Top of Provided information
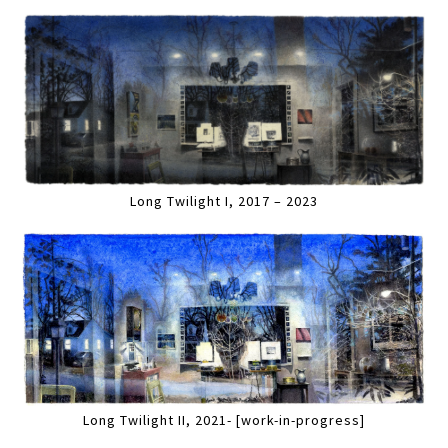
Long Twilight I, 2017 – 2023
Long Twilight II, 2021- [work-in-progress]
Bottom of Provided information
Top of Provided information
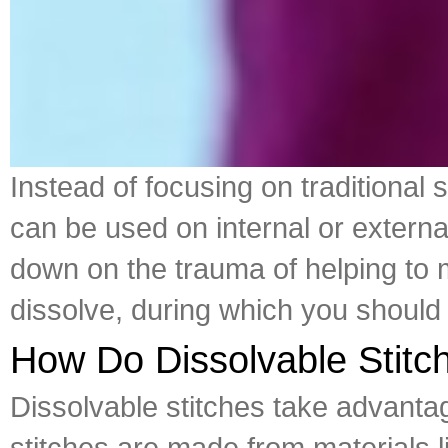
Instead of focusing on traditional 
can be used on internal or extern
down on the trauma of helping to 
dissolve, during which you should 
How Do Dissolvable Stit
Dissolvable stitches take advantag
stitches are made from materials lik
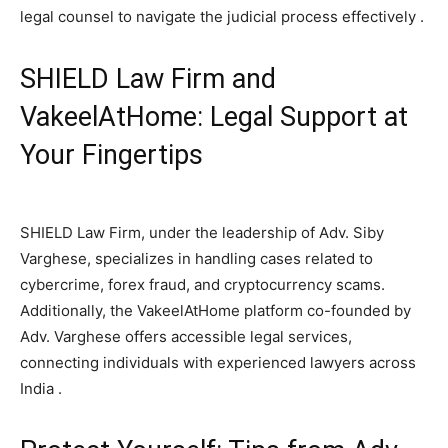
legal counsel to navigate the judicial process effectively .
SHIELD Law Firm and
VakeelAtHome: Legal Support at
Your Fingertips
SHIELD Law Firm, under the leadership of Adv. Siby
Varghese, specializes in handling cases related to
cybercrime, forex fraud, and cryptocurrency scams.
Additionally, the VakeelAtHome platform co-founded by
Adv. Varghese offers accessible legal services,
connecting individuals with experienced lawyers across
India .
Bottom of Provided information
__Exercise__
Of all the entries above, retype exactly the lines from the line with "Long Twilight I, 2017 – 2023" to the line with "Long Twilight II, 2021- [work-in-progress]", both included, and no others.

__Exercise answer__
Long Twilight I, 2017 – 2023
Long Twilight II, 2021- [work-in-progress]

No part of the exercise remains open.